The nitrilase from Pseudomonas fluorescens EBC191 converted 2-methyl-2-phenylpropionitrile, which contains a quaternary
carbon atom in the -position toward the nitrile group, and also similar sterically demanding substrates, such as 2-hydroxy-2-
phenylpropionitrile (acetophenone cyanohydrin) or 2-acetyloxy-2-methylphenylacetonitrile. 2-Methyl-2-phenylpropionitrile
was hydrolyzed to almost stoichiometric amounts of the corresponding acid. Acetophenone cyanohydrin was transformed to the
corresponding acid (atrolactate) and amide (atrolactamide) at a ratio of about 3.4:1. The (R)-acid and the (S)-amide were formed
preferentially from acetophenone cyanohydrin. A homology model of the nitrilase suggested that steric hindrance with amino
acid residue Tyr54 could impair the binding or conversion of sterically demanding substrates. Therefore, several enzyme variants
that carried mutations in the respective residues were generated and subsequently analyzed for the substrate specificity and
enantioselectivity of the reactions.
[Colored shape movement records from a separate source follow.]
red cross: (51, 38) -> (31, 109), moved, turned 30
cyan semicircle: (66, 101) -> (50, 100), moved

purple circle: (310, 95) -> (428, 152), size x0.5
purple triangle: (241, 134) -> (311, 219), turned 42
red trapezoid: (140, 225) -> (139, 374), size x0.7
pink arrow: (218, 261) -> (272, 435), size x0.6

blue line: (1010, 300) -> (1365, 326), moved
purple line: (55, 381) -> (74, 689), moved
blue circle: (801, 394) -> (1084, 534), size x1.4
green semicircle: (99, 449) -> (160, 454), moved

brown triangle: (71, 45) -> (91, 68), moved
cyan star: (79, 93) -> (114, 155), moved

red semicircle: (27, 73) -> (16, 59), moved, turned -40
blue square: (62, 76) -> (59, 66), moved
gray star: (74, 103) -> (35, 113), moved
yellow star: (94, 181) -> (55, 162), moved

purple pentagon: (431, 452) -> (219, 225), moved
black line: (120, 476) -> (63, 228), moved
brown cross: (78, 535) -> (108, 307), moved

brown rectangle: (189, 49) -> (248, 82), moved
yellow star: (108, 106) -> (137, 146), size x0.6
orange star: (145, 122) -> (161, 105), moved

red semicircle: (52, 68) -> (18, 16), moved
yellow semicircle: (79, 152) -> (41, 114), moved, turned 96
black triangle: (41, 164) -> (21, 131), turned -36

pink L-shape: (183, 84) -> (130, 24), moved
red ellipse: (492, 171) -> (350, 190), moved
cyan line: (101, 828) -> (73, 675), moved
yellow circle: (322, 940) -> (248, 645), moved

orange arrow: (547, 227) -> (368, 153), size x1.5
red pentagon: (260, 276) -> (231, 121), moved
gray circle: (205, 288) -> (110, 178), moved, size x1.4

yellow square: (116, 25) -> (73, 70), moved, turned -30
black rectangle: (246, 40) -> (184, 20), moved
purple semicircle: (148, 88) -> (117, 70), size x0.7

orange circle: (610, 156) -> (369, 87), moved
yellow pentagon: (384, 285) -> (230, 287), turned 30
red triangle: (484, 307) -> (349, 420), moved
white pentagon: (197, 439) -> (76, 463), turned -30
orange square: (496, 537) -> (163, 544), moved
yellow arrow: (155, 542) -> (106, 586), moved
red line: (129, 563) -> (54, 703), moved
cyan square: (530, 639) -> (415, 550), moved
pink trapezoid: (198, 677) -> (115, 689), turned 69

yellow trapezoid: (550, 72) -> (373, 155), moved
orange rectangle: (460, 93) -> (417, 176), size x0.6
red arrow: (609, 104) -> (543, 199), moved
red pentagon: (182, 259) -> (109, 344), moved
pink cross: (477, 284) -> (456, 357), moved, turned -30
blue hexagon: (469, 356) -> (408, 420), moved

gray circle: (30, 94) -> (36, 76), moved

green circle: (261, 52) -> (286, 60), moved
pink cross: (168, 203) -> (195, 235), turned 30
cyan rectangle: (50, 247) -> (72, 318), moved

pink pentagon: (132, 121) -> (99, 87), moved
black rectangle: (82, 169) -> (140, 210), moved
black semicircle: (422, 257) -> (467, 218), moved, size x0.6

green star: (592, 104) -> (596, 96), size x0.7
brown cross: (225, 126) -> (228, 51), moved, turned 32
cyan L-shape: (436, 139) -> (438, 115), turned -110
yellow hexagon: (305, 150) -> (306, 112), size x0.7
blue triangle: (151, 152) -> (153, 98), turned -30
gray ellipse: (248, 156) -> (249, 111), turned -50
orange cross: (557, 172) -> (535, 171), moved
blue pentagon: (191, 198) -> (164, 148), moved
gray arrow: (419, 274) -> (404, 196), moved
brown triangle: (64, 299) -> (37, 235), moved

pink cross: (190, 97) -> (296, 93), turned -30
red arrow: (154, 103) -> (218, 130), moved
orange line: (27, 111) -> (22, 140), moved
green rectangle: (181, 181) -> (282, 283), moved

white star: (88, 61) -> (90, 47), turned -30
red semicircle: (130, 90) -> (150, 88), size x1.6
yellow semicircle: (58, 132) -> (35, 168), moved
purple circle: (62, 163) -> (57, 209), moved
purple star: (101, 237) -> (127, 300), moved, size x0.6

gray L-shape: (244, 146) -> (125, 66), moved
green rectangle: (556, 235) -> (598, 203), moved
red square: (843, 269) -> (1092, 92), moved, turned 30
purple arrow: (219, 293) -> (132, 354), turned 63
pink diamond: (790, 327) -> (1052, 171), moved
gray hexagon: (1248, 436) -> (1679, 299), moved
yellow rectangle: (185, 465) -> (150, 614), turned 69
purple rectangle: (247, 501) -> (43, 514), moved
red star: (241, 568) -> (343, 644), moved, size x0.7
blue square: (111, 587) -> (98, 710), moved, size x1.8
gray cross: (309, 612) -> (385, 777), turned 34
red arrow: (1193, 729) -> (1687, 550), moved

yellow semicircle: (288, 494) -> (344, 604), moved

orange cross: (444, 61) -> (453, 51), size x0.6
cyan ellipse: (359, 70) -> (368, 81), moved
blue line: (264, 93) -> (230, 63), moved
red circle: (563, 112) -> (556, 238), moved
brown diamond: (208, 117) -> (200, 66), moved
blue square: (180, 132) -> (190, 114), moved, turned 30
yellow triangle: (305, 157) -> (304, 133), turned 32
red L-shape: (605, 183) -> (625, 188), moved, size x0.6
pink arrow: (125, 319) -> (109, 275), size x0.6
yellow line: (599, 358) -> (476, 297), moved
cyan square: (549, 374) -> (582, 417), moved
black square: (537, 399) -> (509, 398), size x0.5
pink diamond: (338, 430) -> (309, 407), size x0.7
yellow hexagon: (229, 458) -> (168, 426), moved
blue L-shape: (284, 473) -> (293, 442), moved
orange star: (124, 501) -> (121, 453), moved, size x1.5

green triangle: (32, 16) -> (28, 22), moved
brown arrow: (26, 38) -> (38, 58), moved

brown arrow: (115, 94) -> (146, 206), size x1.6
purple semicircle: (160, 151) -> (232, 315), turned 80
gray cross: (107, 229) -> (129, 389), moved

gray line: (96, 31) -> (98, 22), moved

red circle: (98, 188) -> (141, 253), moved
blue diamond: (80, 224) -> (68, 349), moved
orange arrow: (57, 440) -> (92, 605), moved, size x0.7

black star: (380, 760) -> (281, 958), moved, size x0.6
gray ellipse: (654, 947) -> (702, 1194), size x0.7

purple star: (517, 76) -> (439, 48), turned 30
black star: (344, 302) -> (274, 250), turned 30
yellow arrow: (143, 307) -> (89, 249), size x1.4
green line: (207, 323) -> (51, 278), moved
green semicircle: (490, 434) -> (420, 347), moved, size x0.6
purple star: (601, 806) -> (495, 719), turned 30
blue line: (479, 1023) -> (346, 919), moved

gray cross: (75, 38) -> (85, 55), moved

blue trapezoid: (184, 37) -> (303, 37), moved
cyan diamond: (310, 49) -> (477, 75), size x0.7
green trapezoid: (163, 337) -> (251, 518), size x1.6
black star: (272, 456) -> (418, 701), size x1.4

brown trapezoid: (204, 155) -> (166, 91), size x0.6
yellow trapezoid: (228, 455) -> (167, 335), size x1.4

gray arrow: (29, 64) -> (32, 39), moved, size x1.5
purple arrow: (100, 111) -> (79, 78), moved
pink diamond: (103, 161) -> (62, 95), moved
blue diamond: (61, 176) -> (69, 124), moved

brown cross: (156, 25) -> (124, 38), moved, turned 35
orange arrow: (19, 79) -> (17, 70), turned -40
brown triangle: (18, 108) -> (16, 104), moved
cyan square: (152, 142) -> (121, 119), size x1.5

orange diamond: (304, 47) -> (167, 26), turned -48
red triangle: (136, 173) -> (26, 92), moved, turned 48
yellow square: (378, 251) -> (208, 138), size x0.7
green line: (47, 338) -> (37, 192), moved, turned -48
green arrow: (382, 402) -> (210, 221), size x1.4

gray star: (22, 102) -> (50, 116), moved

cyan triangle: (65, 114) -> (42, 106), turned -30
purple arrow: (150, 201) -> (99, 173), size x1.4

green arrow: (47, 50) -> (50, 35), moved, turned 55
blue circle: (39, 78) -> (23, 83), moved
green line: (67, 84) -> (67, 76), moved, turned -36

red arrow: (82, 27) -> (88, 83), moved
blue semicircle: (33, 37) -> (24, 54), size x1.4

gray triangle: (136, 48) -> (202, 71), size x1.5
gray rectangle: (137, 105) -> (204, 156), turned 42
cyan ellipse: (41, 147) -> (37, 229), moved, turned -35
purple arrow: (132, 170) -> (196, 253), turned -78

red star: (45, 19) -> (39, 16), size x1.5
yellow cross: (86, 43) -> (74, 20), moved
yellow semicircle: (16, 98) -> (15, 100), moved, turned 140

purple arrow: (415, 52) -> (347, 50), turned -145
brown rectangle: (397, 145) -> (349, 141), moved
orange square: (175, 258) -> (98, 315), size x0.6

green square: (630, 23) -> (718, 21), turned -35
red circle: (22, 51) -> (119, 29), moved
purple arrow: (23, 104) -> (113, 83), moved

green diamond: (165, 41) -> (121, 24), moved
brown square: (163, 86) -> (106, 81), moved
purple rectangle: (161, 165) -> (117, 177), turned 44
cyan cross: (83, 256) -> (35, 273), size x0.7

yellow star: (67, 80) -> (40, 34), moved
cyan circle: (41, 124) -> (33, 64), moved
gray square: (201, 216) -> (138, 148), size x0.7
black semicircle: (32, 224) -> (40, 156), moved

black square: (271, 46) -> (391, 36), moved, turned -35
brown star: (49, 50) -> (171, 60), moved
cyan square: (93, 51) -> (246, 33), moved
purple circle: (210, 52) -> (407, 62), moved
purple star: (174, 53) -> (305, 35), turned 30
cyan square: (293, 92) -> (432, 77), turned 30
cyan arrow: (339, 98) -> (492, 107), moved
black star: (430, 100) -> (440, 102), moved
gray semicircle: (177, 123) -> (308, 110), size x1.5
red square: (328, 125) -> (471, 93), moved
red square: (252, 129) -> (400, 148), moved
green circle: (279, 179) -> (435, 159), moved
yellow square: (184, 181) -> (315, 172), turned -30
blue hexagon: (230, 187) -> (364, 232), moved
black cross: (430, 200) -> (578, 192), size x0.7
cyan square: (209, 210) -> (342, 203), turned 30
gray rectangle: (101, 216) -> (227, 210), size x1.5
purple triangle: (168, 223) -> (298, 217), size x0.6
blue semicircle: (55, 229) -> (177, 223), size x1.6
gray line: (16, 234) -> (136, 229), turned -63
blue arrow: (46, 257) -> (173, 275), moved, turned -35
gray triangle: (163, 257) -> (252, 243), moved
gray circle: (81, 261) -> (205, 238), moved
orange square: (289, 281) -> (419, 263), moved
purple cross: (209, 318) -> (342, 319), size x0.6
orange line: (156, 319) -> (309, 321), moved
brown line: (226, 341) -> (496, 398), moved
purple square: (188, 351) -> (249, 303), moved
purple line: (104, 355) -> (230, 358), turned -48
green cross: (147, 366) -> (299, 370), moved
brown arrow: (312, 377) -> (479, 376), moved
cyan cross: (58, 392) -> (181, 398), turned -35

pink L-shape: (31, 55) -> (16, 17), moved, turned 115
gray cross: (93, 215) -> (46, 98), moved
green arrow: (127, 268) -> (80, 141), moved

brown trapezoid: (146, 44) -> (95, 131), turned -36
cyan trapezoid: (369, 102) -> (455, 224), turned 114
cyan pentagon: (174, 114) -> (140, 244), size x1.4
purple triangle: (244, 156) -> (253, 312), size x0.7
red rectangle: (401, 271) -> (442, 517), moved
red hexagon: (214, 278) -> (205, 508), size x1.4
Enzyme variants that demonstrated increased relative activities for the conversion of acetophenone
cyanohydrin were identified. The chiral analysis of these reactions demonstrated peculiar reaction kinetics, which suggested
that the enzyme variants converted the nonpreferred (S)-enantiomer of acetophenone cyanohydrin with a higher reaction
rate than that of the (preferred) (R)-enantiomer. Recombinant whole-cell catalysts that simultaneously produced the nitrilase
from P. fluorescens EBC191 and a plant-derived (S)-oxynitrilase from cassava (Manihot esculenta) converted acetophenone plus
cyanide at pH 4.5 to (S)-atrolactate and (S)-atrolactamide. These recombinant cells are promising catalysts for the synthesis of
stable chiral quaternary carbon centers from ketones.